Y alrededor de Emma se mueve una nutrida tropa de gentes que acuden al centro de la miseria para ayudar y también, sostiene Deborah Scroggins, para disfrutar de la intensidad que supone vivir en un torbellino de emergencia. Son los jóvenes británicos de clase alta que pilotan aeroplanos entre el Valle Feliz que es todavía Kenia y las áreas devastadas por la guerra. Por la noche beben champán y de mañana aterrizan junto a un campo de refugiados. Ellos forman parte de la tela de araña. Como ese cooperante que practica esquí acuático entre los cocodrilos, asombrando a los escuálidos sudaneses huidos de sus hogares. Como ese matrimonio cuáquero que ejerce la caridad mientras sus pequeños y frágiles niños de tez pálida son devorados por las moscas.

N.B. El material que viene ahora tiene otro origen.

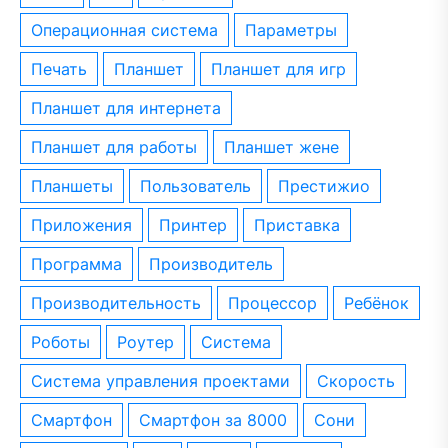
операционная система
параметры
печать
планшет
планшет для игр
планшет для интернета
планшет для работы
планшет жене
планшеты
пользователь
престижио
приложения
принтер
приставка
программа
производитель
производительность
процессор
ребёнок
роботы
роутер
система
система управления проектами
скорость
смартфон
смартфон за 8000
сони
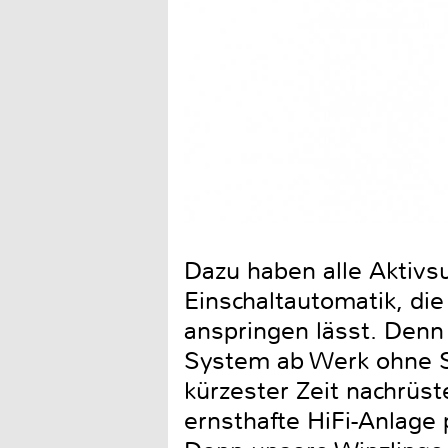
Dazu haben alle Aktivs
Einschaltautomatik, d
anspringen lässt. Denn
System ab Werk ohne Su
kürzester Zeit nachrüst
ernsthafte HiFi-Anlage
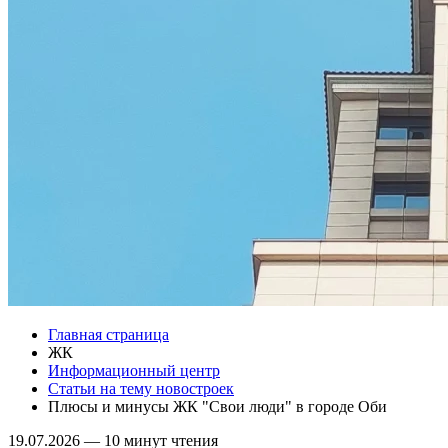
Главная страница
ЖК
Информационный центр
Статьи на тему новостроек
Плюсы и минусы ЖК "Свои люди" в городе Оби
19.07.2026
—
10 минут чтения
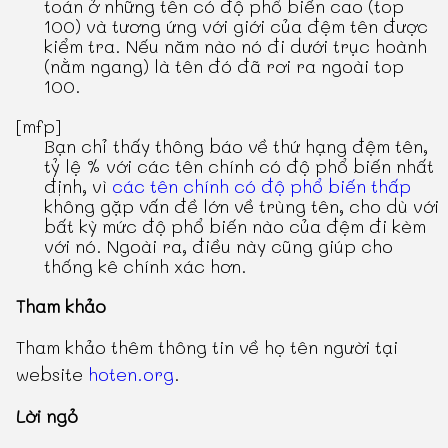
toán ở những tên có độ phổ biến cao (top
100) và tương ứng với giới của đệm tên được
kiểm tra. Nếu năm nào nó đi dưới trục hoành
(nằm ngang) là tên đó đã rơi ra ngoài top
100.
[mfp]
Bạn chỉ thấy thông báo về thứ hạng đệm tên,
tỷ lệ % với các tên chính có độ phổ biến nhất
định, vì
các tên chính có độ phổ biến thấp
không gặp vấn đề lớn về trùng tên, cho dù với
bất kỳ mức độ phổ biến nào của đệm đi kèm
với nó. Ngoài ra, điều này cũng giúp cho
thống kê chính xác hơn.
Tham khảo
Tham khảo thêm thông tin về họ tên người tại
website
hoten.org
.
Lời ngỏ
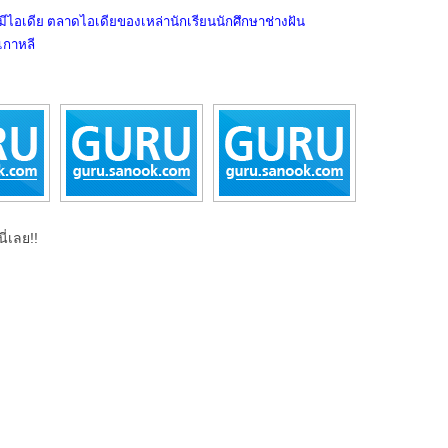
คนมีไอเดีย ตลาดไอเดียของเหล่านักเรียนนักศึกษาช่างฝัน
เกาหลี
ี่เลย!!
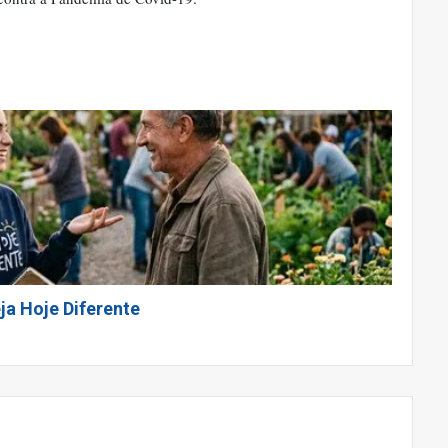
ja Hoje Diferente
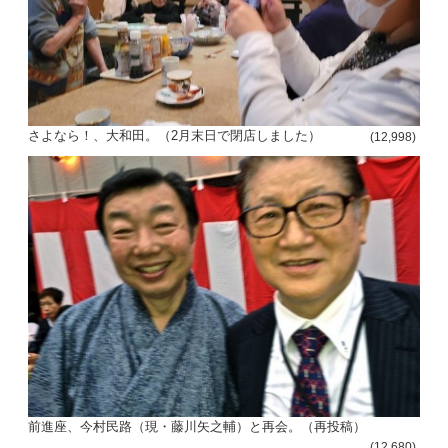
さよなら！、大和田。（2月末日で閉店しました）
(12,998)
前進座、今村民路（現・藤川矢之輔）と再会。（再投稿）
(12,680)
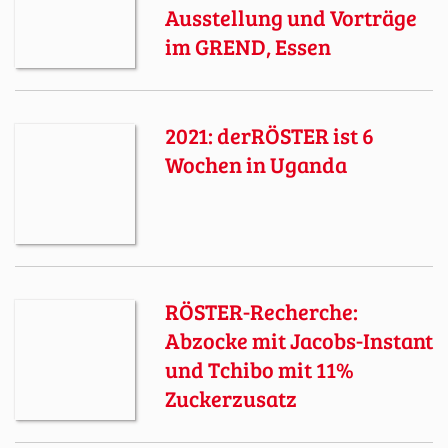
Ausstellung und Vorträge
im GREND, Essen
2021: derRÖSTER ist 6
Wochen in Uganda
RÖSTER-Recherche:
Abzocke mit Jacobs-Instant
und Tchibo mit 11%
Zuckerzusatz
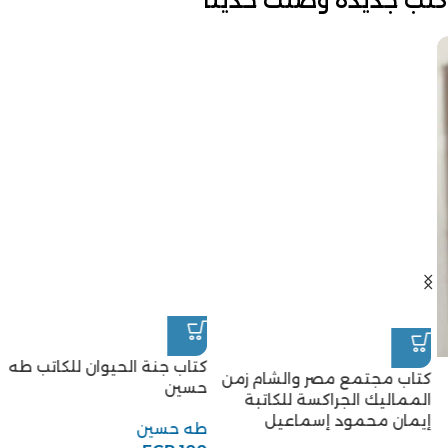
كتب جديدة وصلت حديثا
كتاب جنة الحيوان للكاتب طه
كتاب مجتمع مصر والشام زمن
حسين
المماليك الجراكسة للكاتبة
إيمان محمود إسماعيل
طه حسين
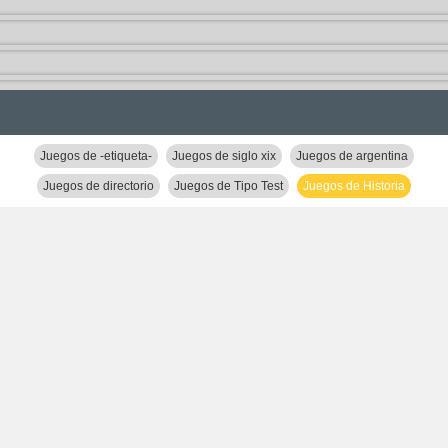
Juegos de -etiqueta-
Juegos de siglo xix
Juegos de argentina
Juegos de directorio
Juegos de Tipo Test
Juegos de Historia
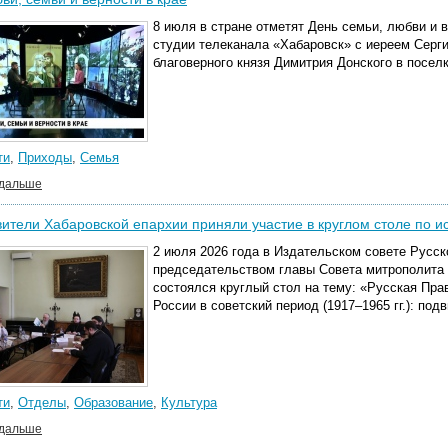
8 июля в стране отметят День семьи, любви и 
студии телеканала «Хабаровск» с иереем Серг
благоверного князя Димитрия Донского в посел
ти
,
Приходы
,
Семья
 дальше
ители Хабаровской епархии приняли участие в круглом столе по 
2 июля 2026 года в Издательском совете Русс
председательством главы Совета митрополита 
состоялся круглый стол на тему: «Русская Пр
России в советский период (1917–1965 гг.): под
ти
,
Отделы
,
Образование
,
Культура
 дальше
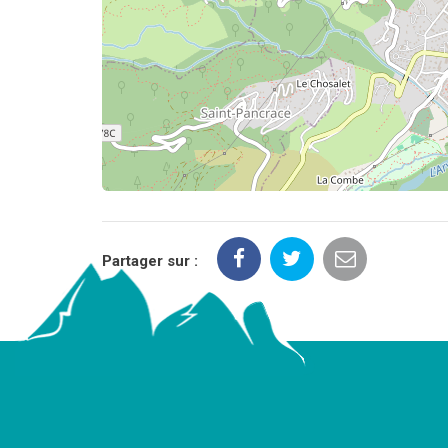
Partager sur :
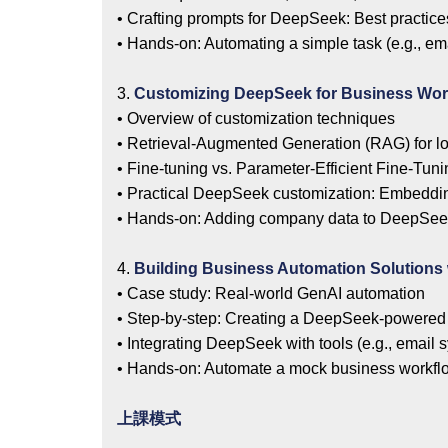
• Crafting prompts for DeepSeek: Best practice
• Hands-on: Automating a simple task (e.g., ema
3.
Customizing DeepSeek for Business Wor
• Overview of customization techniques
• Retrieval-Augmented Generation (RAG) for lo
• Fine-tuning vs. Parameter-Efficient Fine-Tun
• Practical DeepSeek customization: Embeddin
• Hands-on: Adding company data to DeepSe
4.
Building Business Automation Solutions
• Case study: Real-world GenAI automation
• Step-by-step: Creating a DeepSeek-powered 
• Integrating DeepSeek with tools (e.g., email 
• Hands-on: Automate a mock business workflo
上課模式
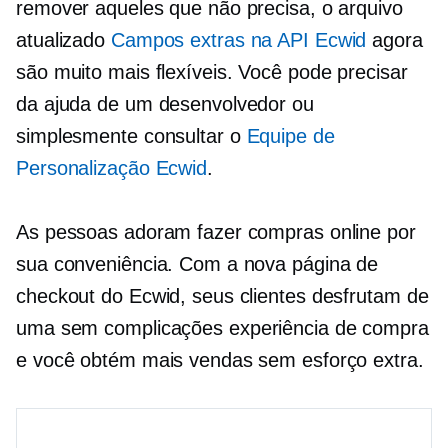
remover aqueles que não precisa, o arquivo
atualizado
Campos extras na API Ecwid
agora
são muito mais flexíveis. Você pode precisar
da ajuda de um desenvolvedor ou
simplesmente consultar o
Equipe de
Personalização Ecwid
.
As pessoas adoram fazer compras online por
sua conveniência. Com a nova página de
checkout do Ecwid, seus clientes desfrutam de
uma
sem complicações
experiência de compra
e você obtém mais vendas sem esforço extra.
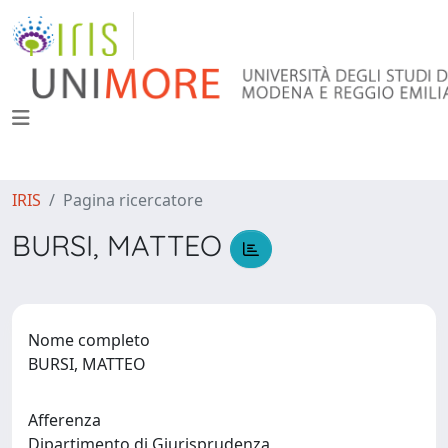
IRIS
Pagina ricercatore
BURSI, MATTEO
Nome completo
BURSI, MATTEO
Afferenza
Dipartimento di Giurisprudenza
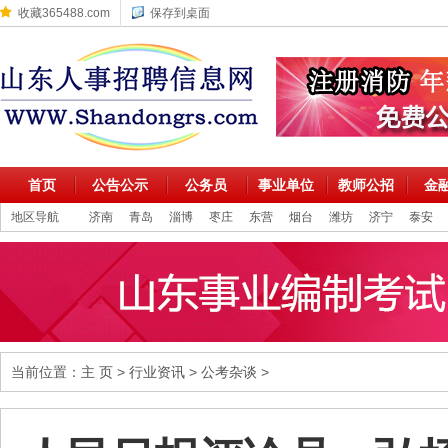
收藏365488.com
保存到桌面
首页
公告公示
公务员
事业单位
教师公招
金
地区导航
济南
青岛
淄博
枣庄
东营
烟台
潍坊
济宁
泰安
当前位置：
主 页
>
行业资讯
>
公考杂谈
>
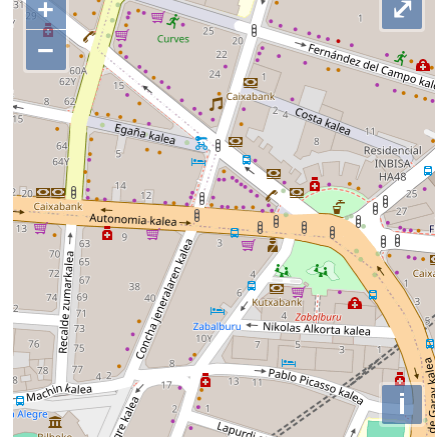
+
⤢
−
i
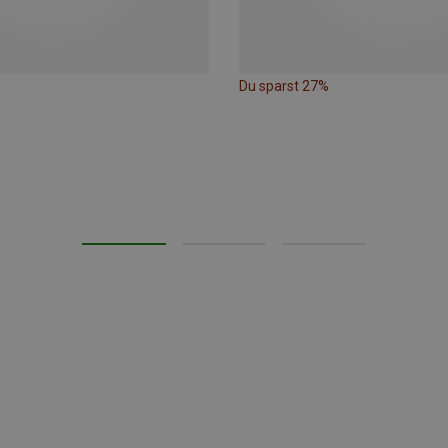
Du sparst 27%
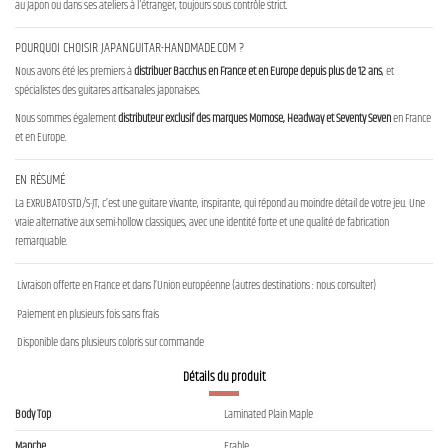
au Japon ou dans ses ateliers à l'étranger, toujours sous contrôle strict.
POURQUOI CHOISIR JAPANGUITAR-HANDMADE.COM ?
Nous avons été les premiers à
distribuer Bacchus en France et en Europe depuis plus de 12 ans
, et
spécialistes des guitares artisanales japonaises.
Nous sommes également
distributeur exclusif des marques Momose, Headway et Seventy Seven
en France
et en Europe.
EN RÉSUMÉ
La EXRUBATO-STD/S-JT, c’est une guitare vivante, inspirante, qui répond au moindre détail de votre jeu. Une
vraie alternative aux semi-hollow classiques, avec une identité forte et une qualité de fabrication
remarquable.
Livraison offerte en France et dans l’Union européenne (autres destinations : nous consulter)
Paiement en plusieurs fois sans frais
Disponible dans plusieurs coloris sur commande
Détails du produit
Body Top
Laminated Plain Maple
Manche
Erable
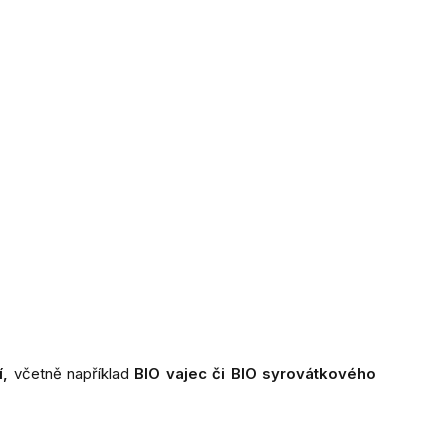
í,
včetně například
BIO vajec či BIO syrovátkového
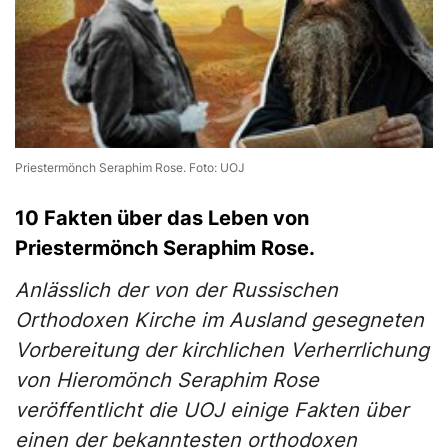
Priestermönch Seraphim Rose. Foto: UOJ
10 Fakten über das Leben von
Priestermönch Seraphim Rose.
Anlässlich der von der Russischen
Orthodoxen Kirche im Ausland gesegneten
Vorbereitung der kirchlichen Verherrlichung
von Hieromönch Seraphim Rose
veröffentlicht die UOJ einige Fakten über
einen der bekanntesten orthodoxen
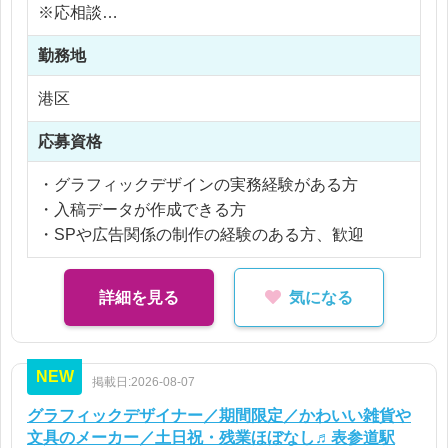
・デザインのパネルへの切り貼りや組み立ての作業
※応相談
・その他事務ワーク
※ご経験により優遇
勤務地
※交通費支給
※残業代全額支給
港区
※残業10時間以内
応募資格
・グラフィックデザインの実務経験がある方
・入稿データが作成できる方
・SPや広告関係の制作の経験のある方、歓迎
詳細を見る
気になる
NEW
掲載日:2026-08-07
グラフィックデザイナー／期間限定／かわいい雑貨や
文具のメーカー／土日祝・残業ほぼなし♬表参道駅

Es el África de la industria humanitaria. De la cual en La guerra de Emma también se nos presenta otra cara. Deborah Scroggins matiza, elude demonizar, no juzga. E igual que enseña la frivolidad en que muchos europeos inciden también nos muestra la entrega sincera. Resulta emocionante el pasaje en el que se nos describe la labor de dos médicos holandeses en un campamento repleto de ancianos, mujeres y niños desnutridos. Su vida es una rutina consistente en dar de comer a los pequeños que están a punto de morir de inanición. Sólo a los más débiles. Es un trabajo de puro auxilio, puro en su simplicidad. Y sin horizonte alguno porque cada día la miseria se renueva y jamás cesa la tragedia.
Y ahí es donde el occidental ha de concluir necesariamente: merece la pena. Mejor eso que nada. Aventureros, místicos o turistas de la causa humanitaria. Tal vez. Pero la inacción resulta una opción criminal.
Ahora es Somalia. Para Emma fue Sudán. Soñó un África a la cual salvar y se extravió en el África real.
La gran aventura del humanitarismo. Eso relata Deborah Scroggins. Un grandísimo reportaje. Un excelente libro. Periodismo de altura.
La guerra de Emma. Deborah Scroggins. Marbot/Tierra de Nadie. 514 páginas.